Main Results: ORES Task (MaskGroups-HQ)

Model Text gIoU Text cIoU Hybrid gIoU Hybrid cIoU Overall cIoU
ReLA 34.93 43.22 - - -
GSVA-13B 41.98 49.55 - - -
RAS-13B (SAM) 55.82 60.12 35.91 37.77 53.93
RAS-13B (ORES-FT) 66.71 74.59 58.72 68.77 73.13

RAS is the only method capable of handling visual reference prompts.

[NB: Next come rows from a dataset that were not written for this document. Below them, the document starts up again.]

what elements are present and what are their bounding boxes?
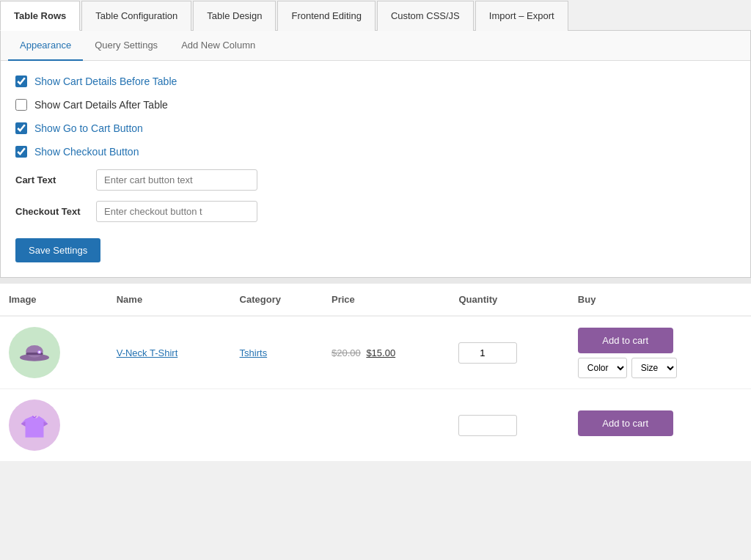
checkbox-row-show-cart-after: Show Cart Details After Table bbox=[15, 99, 736, 111]
tab-import-export[interactable]: Import – Export bbox=[475, 1, 568, 31]
color-select-1[interactable]: Color bbox=[578, 358, 627, 378]
svg-point-4 bbox=[38, 351, 40, 353]
cell-quantity-1 bbox=[450, 316, 568, 389]
cell-buy-2: Add to cart bbox=[569, 389, 751, 462]
product-category-link-1[interactable]: Tshirts bbox=[240, 347, 268, 358]
product-name-link-1[interactable]: V-Neck T-Shirt bbox=[117, 347, 178, 358]
hat-icon bbox=[16, 334, 53, 371]
col-header-image: Image bbox=[0, 284, 108, 316]
cell-category-1: Tshirts bbox=[231, 316, 323, 389]
col-header-quantity: Quantity bbox=[450, 284, 568, 316]
label-show-checkout-button[interactable]: Show Checkout Button bbox=[34, 146, 139, 158]
product-table: Image Name Category Price Quantity Buy bbox=[0, 284, 751, 461]
checkout-text-label: Checkout Text bbox=[15, 206, 96, 217]
cell-name-2 bbox=[108, 389, 231, 462]
tab-frontend-editing[interactable]: Frontend Editing bbox=[277, 1, 375, 31]
quantity-input-1[interactable] bbox=[458, 342, 517, 364]
tab-table-design[interactable]: Table Design bbox=[193, 1, 276, 31]
product-table-wrap: Image Name Category Price Quantity Buy bbox=[0, 284, 751, 461]
cell-image-2 bbox=[0, 389, 108, 462]
checkout-text-row: Checkout Text bbox=[15, 201, 736, 222]
cell-price-2 bbox=[323, 389, 450, 462]
tab-table-rows[interactable]: Table Rows bbox=[0, 1, 80, 31]
cart-text-row: Cart Text bbox=[15, 169, 736, 191]
cart-text-input[interactable] bbox=[96, 169, 257, 191]
col-header-price: Price bbox=[323, 284, 450, 316]
label-show-go-to-cart-button[interactable]: Show Go to Cart Button bbox=[34, 122, 143, 134]
tab-custom-css-js[interactable]: Custom CSS/JS bbox=[377, 1, 474, 31]
settings-panel: Appearance Query Settings Add New Column… bbox=[0, 31, 751, 278]
price-original-1: $20.00 bbox=[331, 347, 361, 358]
shirt-icon bbox=[16, 407, 53, 443]
checkbox-show-checkout-button[interactable] bbox=[15, 146, 27, 158]
cell-image-1 bbox=[0, 316, 108, 389]
appearance-content: Show Cart Details Before Table Show Cart… bbox=[1, 61, 750, 277]
add-to-cart-button-1[interactable]: Add to cart bbox=[578, 328, 673, 353]
cell-price-1: $20.00 $15.00 bbox=[323, 316, 450, 389]
checkbox-show-cart-details-before[interactable] bbox=[15, 75, 27, 87]
cell-buy-1: Add to cart Color Size bbox=[569, 316, 751, 389]
sub-tab-query-settings[interactable]: Query Settings bbox=[83, 31, 169, 61]
col-header-buy: Buy bbox=[569, 284, 751, 316]
section-divider bbox=[0, 278, 751, 284]
sub-tab-add-new-column[interactable]: Add New Column bbox=[169, 31, 267, 61]
table-header-row: Image Name Category Price Quantity Buy bbox=[0, 284, 751, 316]
save-settings-button[interactable]: Save Settings bbox=[15, 238, 100, 262]
cart-text-label: Cart Text bbox=[15, 174, 96, 185]
add-to-cart-button-2[interactable]: Add to cart bbox=[578, 410, 673, 436]
checkbox-row-show-checkout: Show Checkout Button bbox=[15, 146, 736, 158]
cell-name-1: V-Neck T-Shirt bbox=[108, 316, 231, 389]
top-tab-bar: Table Rows Table Configuration Table Des… bbox=[0, 0, 751, 31]
price-sale-1: $15.00 bbox=[366, 347, 395, 358]
size-select-1[interactable]: Size bbox=[631, 358, 677, 378]
cell-category-2 bbox=[231, 389, 323, 462]
table-row: V-Neck T-Shirt Tshirts $20.00 $15.00 bbox=[0, 316, 751, 389]
label-show-cart-details-after[interactable]: Show Cart Details After Table bbox=[34, 99, 168, 111]
col-header-category: Category bbox=[231, 284, 323, 316]
sub-tab-bar: Appearance Query Settings Add New Column bbox=[1, 31, 750, 61]
checkbox-show-go-to-cart-button[interactable] bbox=[15, 122, 27, 134]
variant-selects-1: Color Size bbox=[578, 358, 742, 378]
sub-tab-appearance[interactable]: Appearance bbox=[8, 31, 83, 61]
label-show-cart-details-before[interactable]: Show Cart Details Before Table bbox=[34, 75, 177, 87]
checkbox-show-cart-details-after[interactable] bbox=[15, 99, 27, 111]
tab-table-configuration[interactable]: Table Configuration bbox=[81, 1, 191, 31]
product-image-1 bbox=[9, 327, 60, 378]
checkbox-row-show-go-to-cart: Show Go to Cart Button bbox=[15, 122, 736, 134]
product-image-2 bbox=[9, 399, 60, 451]
col-header-name: Name bbox=[108, 284, 231, 316]
checkout-text-input[interactable] bbox=[96, 201, 257, 222]
table-row: Add to cart bbox=[0, 389, 751, 462]
quantity-input-2[interactable] bbox=[458, 415, 517, 436]
checkbox-row-show-cart-before: Show Cart Details Before Table bbox=[15, 75, 736, 87]
cell-quantity-2 bbox=[450, 389, 568, 462]
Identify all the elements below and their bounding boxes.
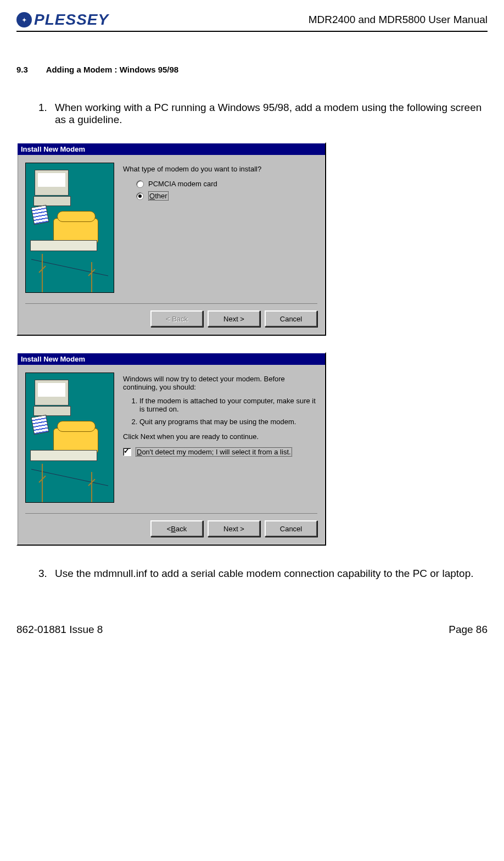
next-button[interactable]: Next > — [208, 520, 260, 537]
document-title: MDR2400 and MDR5800 User Manual — [309, 14, 488, 26]
step-1: 1. When working with a PC running a Wind… — [38, 102, 488, 126]
install-modem-dialog-2: Install New Modem Windows will now try t… — [16, 352, 326, 546]
logo-icon: ✦ — [16, 12, 32, 27]
page-footer: 862-01881 Issue 8 Page 86 — [16, 624, 488, 636]
footer-right: Page 86 — [449, 624, 488, 636]
dialog1-illustration — [25, 163, 114, 293]
dialog2-step1: If the modem is attached to your compute… — [139, 397, 317, 413]
back-button[interactable]: < Back — [150, 310, 203, 327]
dialog2-illustration — [25, 373, 114, 503]
radio-pcmcia[interactable]: PCMCIA modem card — [136, 180, 317, 188]
page-header: ✦ PLESSEY MDR2400 and MDR5800 User Manua… — [16, 11, 488, 32]
radio-pcmcia-label: PCMCIA modem card — [148, 180, 217, 188]
cancel-button[interactable]: Cancel — [265, 310, 317, 327]
back-button[interactable]: < Back — [150, 520, 203, 537]
section-heading: 9.3 Adding a Modem : Windows 95/98 — [16, 65, 488, 74]
dialog2-step2: Quit any programs that may be using the … — [139, 418, 317, 426]
step-1-text: When working with a PC running a Windows… — [55, 102, 488, 126]
radio-other-label: Other — [148, 191, 169, 201]
section-title: Adding a Modem : Windows 95/98 — [46, 65, 179, 74]
step-1-number: 1. — [38, 102, 55, 126]
checkbox-icon — [123, 448, 131, 456]
next-button[interactable]: Next > — [208, 310, 260, 327]
radio-other[interactable]: Other — [136, 191, 317, 201]
step-3-number: 3. — [38, 568, 55, 580]
dialog2-ready: Click Next when you are ready to continu… — [123, 432, 317, 441]
dialog1-question: What type of modem do you want to instal… — [123, 165, 317, 173]
footer-left: 862-01881 Issue 8 — [16, 624, 103, 636]
radio-icon-selected — [136, 192, 144, 200]
dont-detect-label: Don't detect my modem; I will select it … — [136, 447, 292, 457]
step-3-text: Use the mdmnull.inf to add a serial cabl… — [55, 568, 488, 580]
radio-icon — [136, 180, 144, 188]
logo-text: PLESSEY — [34, 11, 109, 29]
logo: ✦ PLESSEY — [16, 11, 109, 29]
dialog2-intro: Windows will now try to detect your mode… — [123, 375, 317, 391]
dont-detect-checkbox-row[interactable]: Don't detect my modem; I will select it … — [123, 447, 317, 457]
install-modem-dialog-1: Install New Modem What type of modem do … — [16, 142, 326, 336]
cancel-button[interactable]: Cancel — [265, 520, 317, 537]
section-number: 9.3 — [16, 65, 44, 74]
step-3: 3. Use the mdmnull.inf to add a serial c… — [38, 568, 488, 580]
dialog1-title: Install New Modem — [18, 143, 325, 155]
dialog2-title: Install New Modem — [18, 353, 325, 365]
dialog2-steps: If the modem is attached to your compute… — [128, 397, 317, 426]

After ORES fine-tuning, cIoU improves substantially from 53.93 to 73.13.

RES/GRES Benchmarks

Model RefCOCO val RefCOCO+ val RefCOCOg val Avg.
PSALM-1.3B 83.6 72.9 73.8 77.1
RAS-13B (RES-FT) 81.0 75.1 76.0 77.8

RAS also achieves state-of-the-art results on GRES (gRefCOCO), with an overall cIoU of 71.79.

Ablation Study

Decoding Paradigm cIoU Inference Latency (s)
Autoregressive 45.34 2.13
Non-autoregressive 53.75 0.56
Visual Encoder Overall cIoU
CLIP only 52.44
DINOv2 only 47.71
Four-encoder ensemble 53.75

Key Findings

  1. Candidate mask quality analysis: the Oracle cIoU of SAM/Co-DETR reaches 86–87, far exceeding the best final performance of existing methods (~77), indicating that the candidate mask pool is of very high quality.
  2. Non-autoregressive decoding improves cIoU by +8.4 over autoregressive decoding while achieving 3.8× faster inference.
  3. The four-encoder ensemble consistently outperforms any single encoder; ConvCLIP contributes the most on visual reference tasks.

Highlights & Insights

  • Task definition innovation: ORES is the first formulation to unify text and visual reference prompts while outputting mask groups rather than individual masks, closely reflecting real-world application needs.
  • Decoupled segmentation and understanding: high-quality candidates are provided by segmentation foundation models, while the LMM handles semantic understanding and selection, leveraging the strengths of each.
  • Elegant non-autoregressive decoding design: reformulating set prediction as per-element binary classification elegantly sidesteps the difficulties of unordered set matching.

Limitations & Future Work

  • Candidate mask quality is bounded by the segmentation foundation model; if the target is absent from the candidate pool, it cannot be recovered.
  • The Vicuna-13B backbone entails substantial parameter count, leading to high deployment costs.
  • The framework does not support text generation capabilities (e.g., explaining predictions), limiting interactivity.
  • RES/GRES direction: ReLA, GSVA, PSALM, and others extend to multi-target/zero-target queries.
  • Grounding LMMs: LISA, Groundhog, GLaMM, and others achieve pixel-level grounding.
  • Segmentation foundation models: SAM provides class-agnostic, high-quality mask proposals.

Rating

  • Novelty: ⭐⭐⭐⭐ — Both the ORES task formulation and non-autoregressive mask group decoding represent pioneering contributions.
  • Technical Depth: ⭐⭐⭐⭐ — Mask tokenization, multi-encoder ensemble, and training strategy are thoroughly designed.
  • Experimental Thoroughness: ⭐⭐⭐⭐ — Multi-task evaluation across ORES/RES/GRES with comprehensive ablations.
  • Writing Quality: ⭐⭐⭐⭐ — Clear exposition with well-motivated task formulation.